Mountain Province extends credit amid ‘financial difficulty’

A De Beers image of the Gahcho Kué mine
A De Beers image of the Gahcho Kué mine.

Mountain Province Diamonds, part-owner of the Northwest Territories’ Gahcho Kué diamond mine, has extended a US $25-million revolving credit facility, saying the company is in “serious financial difficulty.”

The company announced the six-month extension of the line of credit from Dunebridge Worldwide, its largest shareholder, in a Monday news release. It now expires on March 31, 2022. 

A revolving credit facility is a flexible form of credit where the borrower is allowed to draw down, withdraw, or repay money repeatedly until the line of credit expires. 

As a condition of extending the line of credit, Mountain Province fully paid off a separate US $33-million loan from Dunebridge that was originally due on December 31. 



In its news release, Mountain Province’s independent directors said the transaction was “reasonable” and the “best alternative” for the company and its stakeholders. The line of credit is designed to improve Mountain Province’s financial position and help with “general working capital needs.” 

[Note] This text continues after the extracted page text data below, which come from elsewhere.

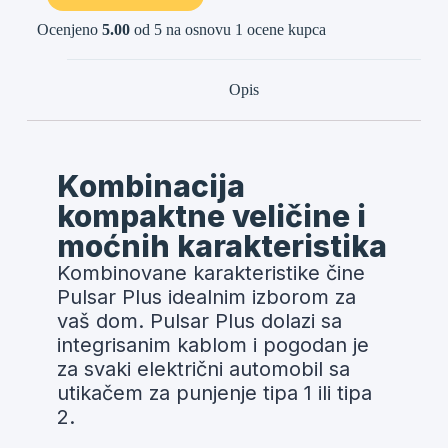
Ocenjeno
5.00
od 5 na osnovu
1
ocene kupca
Opis
Kombinacija
kompaktne veličine i
moćnih karakteristika
Kombinovane karakteristike čine
Pulsar Plus idealnim izborom za
vaš dom. Pulsar Plus dolazi sa
integrisanim kablom i pogodan je
za svaki električni automobil sa
utikačem za punjenje tipa 1 ili tipa
2.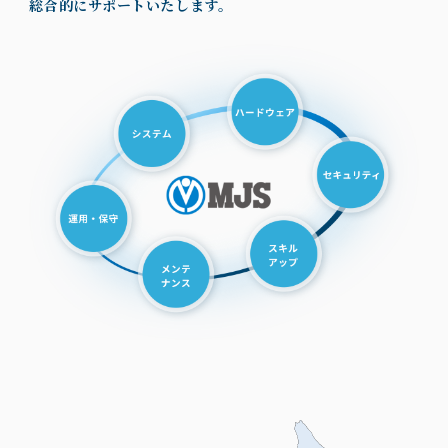
総合的にサポートいたします。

Matthew MacPhail, vice president of corporate development and technical services, told Cabin Radio paying off the loan early was a “positive update” for the company.

MacPhail said the news release’s reference to the company being in “serious financial difficulty” was a “boilerplate statement” to assure shareholders the transaction was in the best interest of the company, not simply a large shareholder enriching themselves.

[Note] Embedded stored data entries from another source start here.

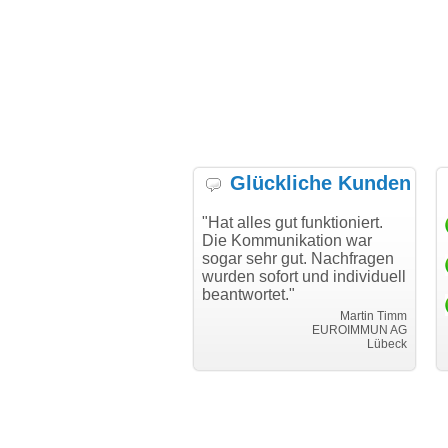
Glückliche Kunden
h möchte mich bei Ihnen
"Hat alles gut funktioniert.
"D
h für den reibungslosen
Die Kommunikation war
Tr
auf beim Transfer
sogar sehr gut. Nachfragen
danken."
wurden sofort und individuell
beantwortet."
Achim Ginster
www.vor-ort-finden.com
Martin Timm
EUROIMMUN AG
Lübeck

Dermot Desmond, owner of Dunebridge Worldwide, owns 33 percent of Mountain Province’s shares. 



MacPhail said the difficulties faced by the company are “nothing major right now” and similar to those experienced over the past two years as a result of the Covid-19 pandemic. 

In May, Stuart Brown, president and chief executive of Mountain Province, told Cabin Radio a 22-day operational stand-down at Gahcho Kué – triggered by a Covid-19 outbreak in February – had resulted in the loss of three to four weeks of production. The company also had to cancel a planned diamond sale in Antwerp, Belgium, in May, resulting in an estimated loss of $25 million. 

But the company argues things are looking up. 

According to Mountain Province’s second-quarter financial results for 2021, the company sold 719,000 carats for $64.7 million at an average value of $90 per carat. During the same period in 2020, the company sold 757,000 carats for $34 million at an average value of $45 per carat.  

Earnings before interest, taxes, depreciation, and amortization totalled $37.9 million for the second quarter of 2021, up $10 million from the same period in 2020. 

Third quarter results, released on Monday afternoon, indicate the company sold 1,028,327 carats for $93.9 million at an average value of $91 per carat, bringing sales for 2021 so far to $212.5 million. 

“We’ve been benefitting from the increase in the rough diamond markets in general as the world continues to emerge out of this pandemic,” MacPhail said. 

“We feel pretty strongly that, barring some sort of extreme resurgence or something of this pandemic, these diamond prices should persist and allow us to maintain that good margin on our production.” 

Mountain Province owns a 49-percent interest in Gahcho Kué. De Beers Canada, which owns the remainder, operates the mine.